5. Excellencies, ladies and gentlemen, the Habitat Agenda - the global plan of action adopted at the 1996 United Nations Habitat II conference in Istanbul - recognizes that reducing the vulnerability of the child's living environment is a key to sustainable development. It also recognizes that the needs of children living in difficult circumstances must be given special consideration.
6. More specifically, the Habitat Agenda declares that adequate shelter must be recognized as an important component of the particular care and assistance to which children and their families, as well as children living outside or without families, have a right. In this regard, the Habitat Agenda calls for special attention to be given to the shelter needs of vulnerable children, such as street children, refugee children and children who are victims of sexual exploitation.
7. The Habitat Agenda is very clear that adequate shelter means more than a roof over one's head. It also means adequate privacy, adequate space, physical accessibility, adequate security, security of tenure, structural stability and durability, adequate lighting, heating and waste-management facilities, suitable environmental quality and health-related factors, and adequate and accessible location with regard to work and basic facilities.

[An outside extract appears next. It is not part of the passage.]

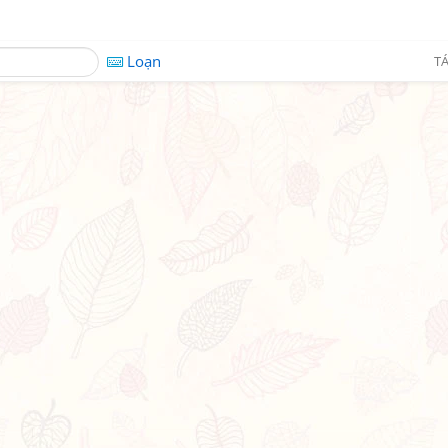
Loạn
TÁ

8. Last year, five years after it adopted the Habitat Agenda, the General Assembly - in its Declaration on Cities and Other Human Settlements in the New Millennium - took note, with satisfaction, of the growing awareness of the need to address, in an integrated manner, poverty, homelessness, unemployment, lack of basic services and the exclusion of women and children. In that Declaration,, the General Assembly also resolved to encourage social and economic policies that are designed to meet the housing needs of families and their individual members, with particular attention to the care of children.
9. Excellencies, ladies and gentlemen, I am pleased to tell you that through a coordinated set of global campaigns, programmes, field projects and partnerships, UN-HABITAT is working at all levels to improve the living environment for children around the world, particularly in the slums of our cities.
10. In this regard, I wish to announce that, with support from the Rockefeller Foundation, UN-HABITAT has launched a Global Community-based Shelter Imitative for HIV/AIDS Orphans, the numbers of which have swelled to over 7 million in subSaharan Africa, alone.
11. Mr. President, Honourable Heads of State and Government, Honourable Ministers, Excellencies, Distinguished Delegates, Ladies and Gentlemen, UN-HABITAT's staff of highly experienced professionals is fully committed to promoting child-friendly human settlements and adequate shelter according to the principles adopted in the Habitat Agenda.
12. I thank you for your kind attention.